Wanting to encourage her to do it herself, I suggested that she simply repeat what she had done when putting the first sock on. As my daughter’s “I can’t” responses steadily got louder it occurred to me that she may not be consciously aware of the key factors that made her first attempt successful. As is the case in many business situations and processes, we are often left scratching our heads at the variable results we achieve, feeling frustrated and generally powerless to do anything about it.
I decided to brave the resistance I would naturally receive for trying to help and sat down on the floor next to my daughter. “Just try one more time,” I asked, whilst observing her approach intently. I then proceeded to take my own sock off and put it back on, whilst trying to be very conscious of what I was doing as well. When I compared the two approaches I noticed that if she changed her leg position her foot would be at the same angle as the sock she was holding. I showed her this and then we practised several times – success!
Deep process knowledge and best practice is already commonplace within our organisations, the problem is it is often fragmented across many people and buried deep within subconscious habit. We may see glimpses of this in our ‘go to’ operators but for the main part, it is hidden in the noise of day to day performance.
Just think, if we could capture and combine all of this best practice and then adopt it wholeheartedly across our organisations, the resulting change in both level and consistency of performance could be huge. Yet, in a way we wouldn’t be doing anything new, we would be combining the best of what everyone already does!
So, in managing process improvement, our role is much more than simply asking people to find new ways. It is to encourage people to reacquaint themselves with what they do, share and learn from each other and of course try things out to see if they work in reality. When we do uncover good practice, we should seek out ways to help those concerned adopt the knowledge and skills easily so that everyone can do their best work, everywhere, every time. Forever.
For the answer to this question, I am reminded of a Manufacturing Manager I had the pleasure of meeting around a year ago.
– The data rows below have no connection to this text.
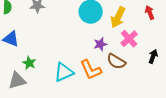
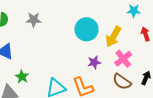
brown semicircle: (116, 61) -> (122, 82), moved

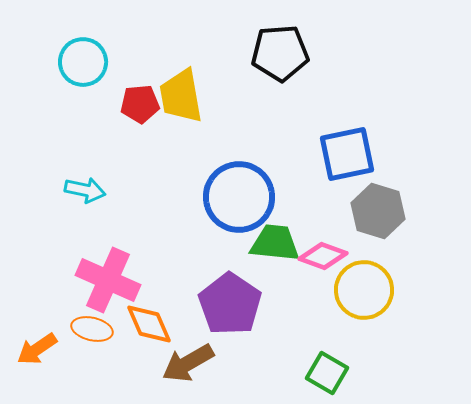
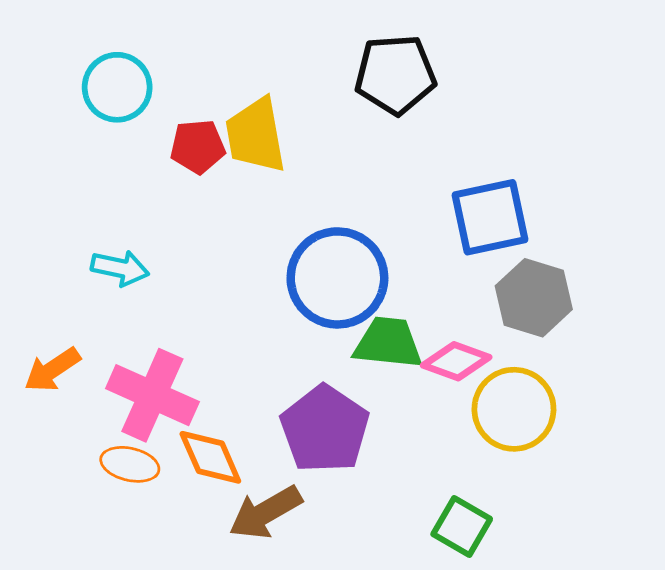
orange arrow: (37, 349) -> (52, 370), moved

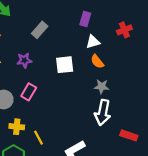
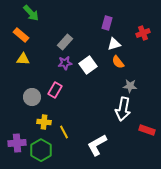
gray rectangle: (40, 30) -> (65, 42), moved
purple star: (24, 60) -> (65, 63), moved
white square: (65, 65) -> (88, 65), turned -30
gray star: (102, 86) -> (130, 86), moved

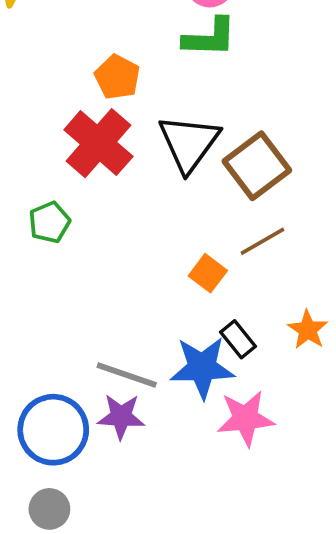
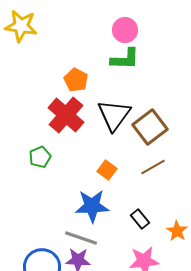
orange square: (208, 273) -> (107, 170), moved
orange star: (308, 330) -> (177, 231), moved
blue star: (202, 367) -> (92, 206), moved

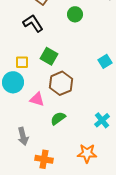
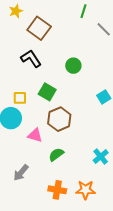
green circle: (75, 14) -> (73, 66), moved
gray arrow: (23, 136) -> (21, 173), turned 54
orange cross: (44, 159) -> (57, 190), moved

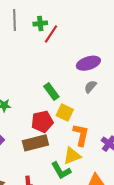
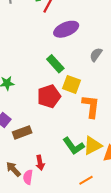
purple ellipse: (88, 63) -> (66, 29), moved
brown rectangle: (35, 143) -> (22, 132), moved, size x0.7
yellow triangle: (72, 156) -> (93, 146), moved

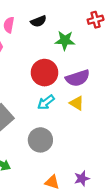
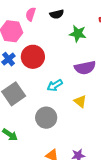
red circle: (45, 73) -> (33, 57), moved
yellow triangle: (77, 103) -> (80, 101), moved

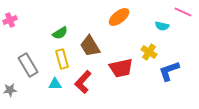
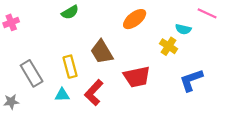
green semicircle: (60, 33) -> (70, 12), moved
yellow cross: (149, 52) -> (169, 46), moved

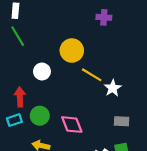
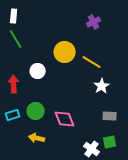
purple cross: (104, 17) -> (94, 22), turned -32
yellow line: (92, 75) -> (92, 62), moved
red arrow: (20, 97) -> (14, 84), moved

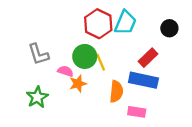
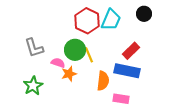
black circle: (169, 28) -> (144, 14), moved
His approach to continuous improvement is simple yet effective. He has set up a system where process operators are invited to video themselves whilst they work and then review it with their teammates. They highlight things they like, points of clarification and then discuss what they have learnt. Although difficult at first, perseverance created results that speak for themselves. Together they have developed a basic training manual for what was previously regarded as a black art, manual process where there were either ‘heroes or villains’. Now, all operators have access to the knowledge and skills they need to do their best work. By redesigning some of the basic equipment they use, they have also reduced the risk of repetitive stress injury issues as well.
What I have described here is the act of process standardisation, which when viewed firstly as a process of seeking out good practice, rather than making activities consistent, becomes the very foundation of continuous improvement.
So, the answers we are looking for may have been right in front of us all of the time!